Methodology
The Whiffs methodology is my attempt at implementing ideas from Tom Tango on how to best evaluate projection systems.
Here are a few important posts I'm drawing from:
- Forecast Evaluations - Tom Tango responds to Nate Silver (remember when he was just a baseball nerd?)
- Testing the 2007-2010 Forecasting Systems: Official Results - Tom Tango's results from testing projection systems using his recommended methodology.
- Who's evaluating the 2011 forecasts this year?
Based on these posts, Whiffs uses four key principles:
Separate playing time from rate stats
Consider a player projected for 300 PA and 30 HR who actually gets 600 PA with 30 HR. Was that a good HR projection?
If you only look at raw HR totals, the projection appears perfect. But it actually got lucky—vastly underestimating playing time while overestimating power, with the errors canceling out.
Whiffs evaluates playing time separately from rate stats to prevent this misleading assessment.
Playing time is measured by plate appearances for batters and batters faced for pitchers. All other stats are evaluated as rates using the most appropriate denominator for each type of statistic.
For example, strikeouts and walks are evaluated per plate appearance or batter faced, while batted ball outcomes are evaluated per ball in play.
This approach aims to evaluate each stat within its most meaningful context.
Adjust for league average
Here's an example based on one from Tom Tango:
One system projects .340 wOBA for a player in a .330 league. Another projects .330 wOBA in a .330 league. The player ends up with .338 wOBA in a .338 league. Which projection was more accurate?
The player turned out to be league average, so the second projection is more useful to us, even though it was further from the raw number.
Whiffs subtracts a projection's league average of a rate stat before calculating error.

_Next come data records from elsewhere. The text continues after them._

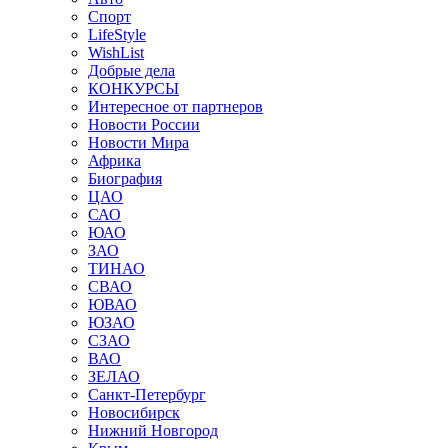
Спорт
LifeStyle
WishList
Добрые дела
КОНКУРСЫ
Интересное от партнеров
Новости России
Новости Мира
Африка
Биография
ЦАО
САО
ЮАО
ЗАО
ТИНАО
СВАО
ЮВАО
ЮЗАО
СЗАО
ВАО
ЗЕЛАО
Санкт-Петербург
Новосибирск
Нижний Новгород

In this example, the projected league-adjusted wOBAs would be +.010 and .000, respectively. The second projection better predicted the actual league-adjusted wOBA (also .000).
Weight by playing time
A projection error for a 100 PA player matters less than the same error for a 600 PA player. Projection systems shouldn't be penalized equally for mistakes on marginal versus regular players.
Whiffs weights each error by the player's actual PA or BF to reflect real-world impact.
Include unprojected players at league average
If you only include players projected by every system, you're really limiting yourself to the easiest players to project. We want to reward systems that attempt harder projections.
If a player is missing from a projection system, Whiffs assigns them 1 PA/BF for assessing playing time and league average for rate stats.